2 tablespoons fresh parsley, chopped (optional for garnish)
Instructions
Prepare the pasta: Bring a large pot of salted water to a boil and cook the pasta according to package directions until al dente. Reserve 1 cup of the pasta cooking water, then drain and set the pasta aside.
Season the chicken: Cut the chicken into bite-sized pieces and toss with Italian seasoning, paprika, salt, and black pepper until evenly coated.
Brown the chicken: In a large skillet over medium-high heat, add olive oil and 4 tablespoons butter. When hot, add the chicken in a single layer and cook until golden, about 3 to 4 minutes each side.
Add garlic and finish the chicken: Once cooked, reduce heat to medium, push the chicken to one side of the skillet, and add the minced garlic. Cook until fragrant, about 30 seconds. Stir everything together, add red pepper flakes if using, lemon juice, and 2 tablespoons chopped parsley. Remove the chicken and keep warm.
Start the sauce: In the same skillet, melt 2 tablespoons of butter over medium heat. Add the 3 cloves minced garlic for the sauce and cook until fragrant, about 30 seconds.
Make the roux: Stir in the all-purpose flour and whisk for 1 minute to form a roux.
Add dairy: Gradually pour in the whole milk while whisking to avoid lumps, then add the heavy cream. Bring to a gentle simmer, whisking until slightly thickened, about 3 to 5 minutes.

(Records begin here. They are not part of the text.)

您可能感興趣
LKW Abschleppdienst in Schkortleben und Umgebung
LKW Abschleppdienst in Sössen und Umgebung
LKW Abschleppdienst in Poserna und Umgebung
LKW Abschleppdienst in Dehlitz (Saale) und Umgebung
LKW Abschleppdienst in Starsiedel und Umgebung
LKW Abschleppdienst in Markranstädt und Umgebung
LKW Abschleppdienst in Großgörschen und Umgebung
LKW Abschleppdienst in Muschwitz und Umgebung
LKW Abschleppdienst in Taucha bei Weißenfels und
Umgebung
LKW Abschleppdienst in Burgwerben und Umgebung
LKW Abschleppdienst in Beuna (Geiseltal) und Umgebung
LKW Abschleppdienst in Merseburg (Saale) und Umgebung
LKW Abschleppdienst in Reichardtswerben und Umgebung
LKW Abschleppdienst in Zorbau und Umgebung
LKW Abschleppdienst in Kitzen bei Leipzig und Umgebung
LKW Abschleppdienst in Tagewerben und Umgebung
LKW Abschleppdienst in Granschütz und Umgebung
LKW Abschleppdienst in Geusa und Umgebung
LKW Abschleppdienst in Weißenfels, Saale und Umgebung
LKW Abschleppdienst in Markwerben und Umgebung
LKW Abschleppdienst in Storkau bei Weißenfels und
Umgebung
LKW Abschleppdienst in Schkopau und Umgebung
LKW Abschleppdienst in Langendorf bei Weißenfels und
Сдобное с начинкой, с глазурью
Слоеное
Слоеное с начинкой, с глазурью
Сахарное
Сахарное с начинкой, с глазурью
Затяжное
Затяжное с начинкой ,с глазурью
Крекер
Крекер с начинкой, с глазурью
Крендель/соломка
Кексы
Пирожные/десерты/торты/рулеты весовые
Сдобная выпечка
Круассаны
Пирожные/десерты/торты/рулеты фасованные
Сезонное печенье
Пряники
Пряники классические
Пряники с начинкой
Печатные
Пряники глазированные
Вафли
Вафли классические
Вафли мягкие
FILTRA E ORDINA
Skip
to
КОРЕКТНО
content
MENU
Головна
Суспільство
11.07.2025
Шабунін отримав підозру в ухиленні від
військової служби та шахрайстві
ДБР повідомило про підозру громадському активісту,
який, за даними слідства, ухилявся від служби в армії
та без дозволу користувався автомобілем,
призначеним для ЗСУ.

Finish the sauce: Lower the heat and stir in the freshly grated Parmesan until melted and smooth. Season with salt, black pepper, and nutmeg.
Combine pasta and chicken: Toss the cooked pasta into the sauce to coat evenly. Return the chicken to the skillet, gently combining it with the pasta and sauce, allowing everything to warm through for a minute or two.
Serve: Plate immediately and garnish with the optional fresh parsley.
Notes
Use room temperature chicken for even searing. Store leftovers in an airtight container for up to 3 days.